Госпожа Туралеева — Элизабета — ещё из письма поняла, о чём хочет беседовать Скопцов. Её отточенные формулировки были продуманы заранее, но она потрудилась выговорить их лично, чтобы в эти светлые слова можно было поверить. Она потрудилась переплести волосы, а духи её взбудоражили бы и мертвеца. Она, без сомнений, была чрезвычайно умна, но не стремилась огранить свой ум и выставить его на обозрение, как медальон; не стремилась и прикрыть, умалить, как делают обычно благочинные жёны.
И Скопцов понял — как-то одномоментно и вдруг, — что он безнадёжно влюблён. Безнадёжно, ибо Элизабета была женой, причём женой любящей и любимой, и мысль об измене, о лжи, о попытке нарушить этот прекрасный союз повергала Скопцова в ужас. Но в то же время ему сделалось странно, удивительно легко и хорошо.

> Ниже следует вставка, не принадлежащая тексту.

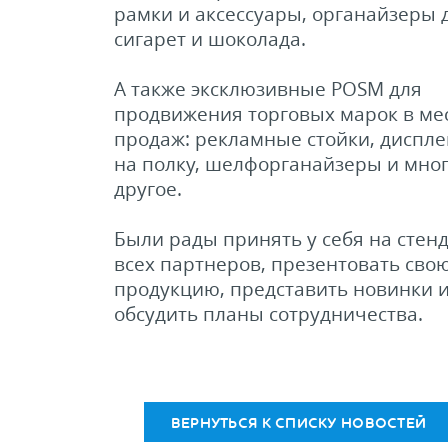
рамки и аксессуары, органайзеры 
сигарет и шоколада.
А также эксклюзивные POSM для
продвижения торговых марок в ме
продаж: рекламные стойки, диспле
на полку, шелфорганайзеры и мно
другое.
Были рады принять у себя на стен
всех партнеров, презентовать сво
продукцию, представить новинки 
обсудить планы сотрудничества.
ВЕРНУТЬСЯ К СПИСКУ НОВОСТЕЙ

Он думал, что был влюблён во владелицу скобяной лавки, чьё имя ему неловко стало теперь и произносить; но ошибался. То была любовь с надеждой, и надежда в ней застилала любовь. Ибо к этой любви непременно прилагались… Даже не так: эта любовь начиналась как бы с конца — с мыслей о том, что будет, воплотись она. С надежды. На женитьбу, на деток, на спокойную и весёлую старость, на солдат, помогающих проследить за сохранностью лавки, на утренний чай с вареньем и коврижками.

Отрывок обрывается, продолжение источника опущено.